Having created such a world, run by such a God, Tollkin explores how such rules would realistically play themselves out. Mimi Rogers’ character joins the religion and genuinely finds God and genuinely loves him. She gives all she has to God, but is rewarded for her belief with tragedy. In the end, she goes to hell because she does not love God, for reasons that are entirely natural and understandable. Even if she could get into heaven by merely claiming to love God, she cannot bring herself to lie, because doing so would be such a complete betrayal of her integrity. Meanwhile, a traffic cop stands at the threshold of heaven, and is asked if he loves God. He smiles and says, “Yeah, sure!” and is taken up into heaven- but he is able to say such a thing because he was never really tested.

Say what you like about whatever mistakes you think Rogers’s character made, but the fact remains that the worst she ever did was to follow God through thick and thin. Maybe she misunderstood, maybe she should have held on longer- but unless she had a genuinely superhuman enlightenment and emotional stamina, it’s hard to see how she could be expected to go to heaven after all she went through.

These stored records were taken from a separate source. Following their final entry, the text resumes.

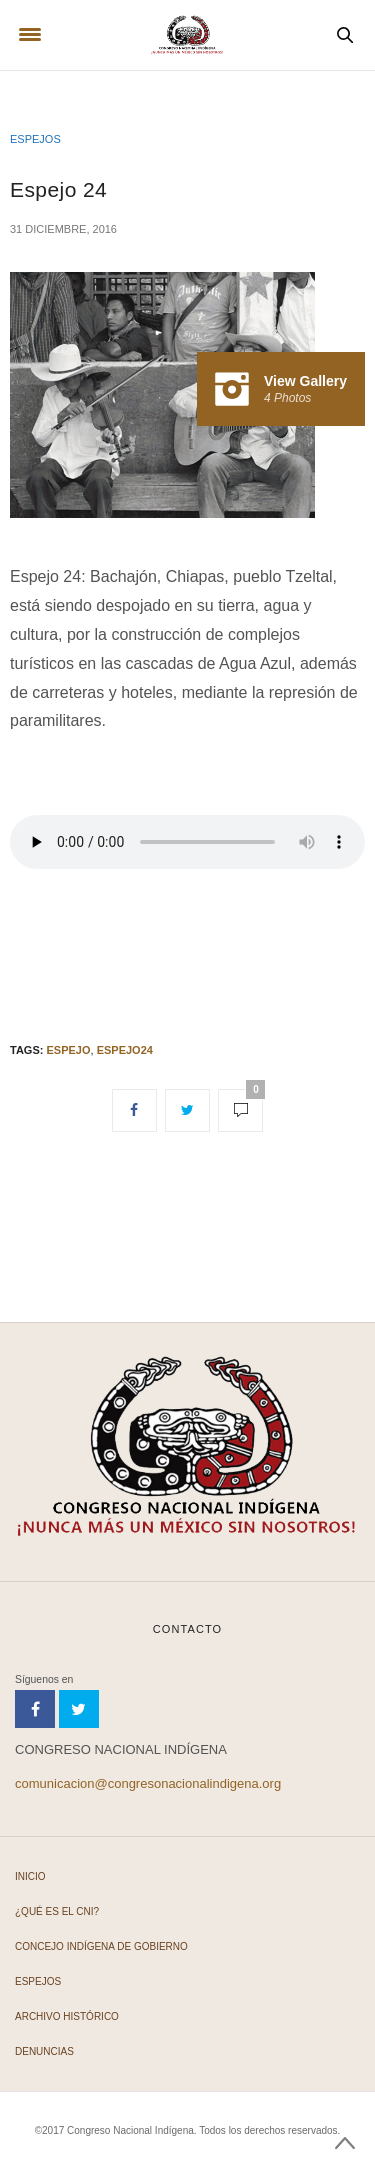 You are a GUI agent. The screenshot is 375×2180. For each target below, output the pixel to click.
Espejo (68, 1050)
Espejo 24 (58, 189)
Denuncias (44, 2051)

Incidentally, FoG, did you never think that maybe the Christian-like cult in the movie was, within the context of the movie, true? It seems so completely obvious to me that it’s hard for me to understand how you didn’t see it. It’s as if you were to claim that Star Wars is about Luke Skywalker, a soldier in a foxhole in WWII, hallucinating that he’s really a space cowboy- and then complain that George Lucas got his history all wrong, because Hitler didn’t wear a metal mask like Vader did. You assume that the cult in the movie was intended as a false religion, and also assume that the God revealed at the end is the one you worship- and then you complain that they got their facts wrong when that God acts like the God of the cult instead of the God of your own religion.

-Ben

I didn’t see it as a movie about Christianity, but as a movie about Los Angeles. L.A.'s tradition of eschatology is rivaled only by Jerusalem’s. The encroaching desert, the earthquakes, the streets that crack open and spit flames, the ever-thin veneer of civilization either punctured or fully rent asunder daily - this goes back even farther than Nathanel West’s “Day of the Locusts,” much less Charles Manson. Mimi Rogers is snared by the empty life of SoCal - the stupifying service-sector job, the sex for its own sake, and has no escape except an equally stupifying fad religion that has its antecedent in L.A. as far back as Amie Semple MacPhereson.

The average Angelino knows that all sitcoms and processed foods are test-marketed first in his city. So he also thinks that if the end of the world were to come, no better place than there as well. Williams Jennings Bryan warned that the cites will ever be but three days from destruction, and William Mulholland made this a promise to L.A.

Tell me I’m wrong, but write me as compelling a screenplay set in Coral Glabels.